In addition, each patient was referred for cone beam computed tomography (CBCT, iCAT, Imaging Sciences, Hatfield, PA, USA, FOV: 16 × 13 cm, 0.25 mm voxel, scanning time 26.9 s). All CBCT scans were acquired by the same calibrated examiner to ensure the repeatable conditions, including head and tongue posture [22,23]. Every patient’s data obtained from CBCT scans were then uploaded into the 3D Amira™ visualization and analysis computer program (Thermo Fisher Scientific, Berlin, Germany) and set on cephalogram shot to calculate upper airway volume (UAV). Four landmarks were used, such as posterior nasal spike, the tip of the uvula, the top of the epiglottis, and the base of the epiglottis. The program marked the airways from which the upper airway volume was extracted (based on the landmarks). Mapping from 2D to 3D through interpolation was made to receive the volumetric measure automatically. The details, including landmarks used in the measurements and upper airway volume view in Amira are presented in Figure 1 and Figure 2.

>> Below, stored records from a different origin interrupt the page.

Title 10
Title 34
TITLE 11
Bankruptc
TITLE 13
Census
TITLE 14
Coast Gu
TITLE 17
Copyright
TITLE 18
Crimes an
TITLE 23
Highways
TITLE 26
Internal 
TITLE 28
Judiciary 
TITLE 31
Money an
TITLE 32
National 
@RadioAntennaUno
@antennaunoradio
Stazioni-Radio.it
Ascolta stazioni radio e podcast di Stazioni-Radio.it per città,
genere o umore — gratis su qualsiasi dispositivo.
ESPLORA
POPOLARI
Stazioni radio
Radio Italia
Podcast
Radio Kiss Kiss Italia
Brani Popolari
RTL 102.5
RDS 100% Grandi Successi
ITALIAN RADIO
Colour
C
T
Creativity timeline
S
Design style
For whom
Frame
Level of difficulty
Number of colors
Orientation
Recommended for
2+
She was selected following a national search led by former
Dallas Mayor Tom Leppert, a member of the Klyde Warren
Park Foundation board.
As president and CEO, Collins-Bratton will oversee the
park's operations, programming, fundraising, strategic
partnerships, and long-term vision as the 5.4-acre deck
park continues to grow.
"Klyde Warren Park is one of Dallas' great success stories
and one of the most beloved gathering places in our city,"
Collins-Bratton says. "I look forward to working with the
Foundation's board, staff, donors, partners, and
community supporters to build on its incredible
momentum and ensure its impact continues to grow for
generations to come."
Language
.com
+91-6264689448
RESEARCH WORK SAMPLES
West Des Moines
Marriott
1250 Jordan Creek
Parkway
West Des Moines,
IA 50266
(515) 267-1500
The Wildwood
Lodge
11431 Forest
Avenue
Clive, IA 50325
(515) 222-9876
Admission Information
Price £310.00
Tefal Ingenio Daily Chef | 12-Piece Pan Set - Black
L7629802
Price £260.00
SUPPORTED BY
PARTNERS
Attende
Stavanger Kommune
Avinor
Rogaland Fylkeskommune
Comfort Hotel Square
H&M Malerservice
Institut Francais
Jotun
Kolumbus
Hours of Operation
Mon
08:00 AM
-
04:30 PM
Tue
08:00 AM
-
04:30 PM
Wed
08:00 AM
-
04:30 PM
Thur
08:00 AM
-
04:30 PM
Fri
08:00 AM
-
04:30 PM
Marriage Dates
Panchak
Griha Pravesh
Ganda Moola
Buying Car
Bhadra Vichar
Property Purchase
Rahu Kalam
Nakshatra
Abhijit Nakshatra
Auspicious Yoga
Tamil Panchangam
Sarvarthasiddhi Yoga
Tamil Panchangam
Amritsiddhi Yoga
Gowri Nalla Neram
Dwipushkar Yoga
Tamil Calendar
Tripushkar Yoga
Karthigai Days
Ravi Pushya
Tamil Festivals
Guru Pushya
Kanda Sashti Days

To check the normality of data distribution, the Shapiro–Wilk test was used. Variables with normal distribution are presented as a ± mean with a standard deviation. Variables with non-normal distribution are presented as a median with an interquartile range (Table 1 and Table 2).

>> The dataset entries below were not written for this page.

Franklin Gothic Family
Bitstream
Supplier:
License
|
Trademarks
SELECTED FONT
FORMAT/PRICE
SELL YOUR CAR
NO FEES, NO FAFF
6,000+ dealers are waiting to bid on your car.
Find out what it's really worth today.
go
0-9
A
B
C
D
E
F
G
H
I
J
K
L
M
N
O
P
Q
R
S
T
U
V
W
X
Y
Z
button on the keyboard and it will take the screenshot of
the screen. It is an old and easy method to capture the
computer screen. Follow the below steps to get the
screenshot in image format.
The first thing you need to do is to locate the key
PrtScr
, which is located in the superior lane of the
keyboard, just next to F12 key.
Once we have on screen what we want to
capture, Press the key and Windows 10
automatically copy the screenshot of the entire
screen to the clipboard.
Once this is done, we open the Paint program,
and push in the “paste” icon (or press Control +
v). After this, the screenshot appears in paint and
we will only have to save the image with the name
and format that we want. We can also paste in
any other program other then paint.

Variables with a normal distribution were compared using ANOVA variance analysis, Kruskal–Wallis non-parametric test, and posthoc multiple comparison test with the Tukey post hoc test. The estimated power for comparison of the three groups at effect size = 0.5 was 0.99 (G*Power software, Düsseldorf, Germany) (Figure 3). In order to estimate the correlation between the variables, Spearman’s and Kendall’s correlation coefficients were used. In order to estimate the correlation between variables, Spearman’s correlation coefficient was used. The chi-square test was carried out for the qualitative evaluation of variables. A logistic regression model was created to assess hidden risk. The results of univariate analysis are represented as an odds ratio with a 95% confidence interval. Multivariate analysis was performed using the stepwise regression method. The significance level was adopted as α = 0.05. The study was approved by the Bioethics Committee of Pomeranian Medical University in Szczecin (approval number KB-0012/83/16) and was conducted in accordance with the Declaration of Helsinki and Good Clinical Practice set forth by the International Conference on Harmonization of Technical Requirements for Registration of Pharmaceuticals for Human Use (ICH). We also ensured that the study conformed to applicable international regulatory authority laws, regulations, and guidelines.

3. Results

The mean age in the women’s group was 43.78 ± 12.89 years and in the men’s group, 45.37 ± 17.41 years. The average BMI in the women’s group was 24.58 ± 4.27, the average BMI in the men’s group was 26.08 ± 3.43 (Table 1). In response to question 1 of the Berlin Questionnaire (Do you snore?) 69 patients answered “yes” (54 females, 15 males), 47 (32 females, 15 males) “no”, and 13 patients did not know if they snored (13 females). We did not find gender-related risks of developing OSA (Figure 4). Patients who reported snoring also reported increased fatigue after waking up, as well as increased daytime sleepiness, compared to non-snorers who answered, “I am never or nearly never tired during the day”. Significantly higher BMI scores (26.14 ± 4.03 vs. 23.75 ± 3.87) were observed in declared snorers compared to non-snoring patients (Figure 5). In addition, snoring patients had higher Heart Rate (74 bpm vs. 68 bpm), higher modified Mallampati score (3 vs. 1) and lower UAV (13,241.4 vs. 17,627.4 vx) than the non-snoring group. Further analysis showed that snoring affects men and women equally. There were significant differences in blood oxygenation in snoring compared to non-snoring patients—98 vs. 99. In our study, breathing-related problems coincided with BMI ranging from 16.60 and higher, MMP 3 and 4, also UAV value from 5411.78 to 28,337.90 mm3. Additionally we found significant correlation between MMP scale and UAV (Tau = 0.17, p = 0.02).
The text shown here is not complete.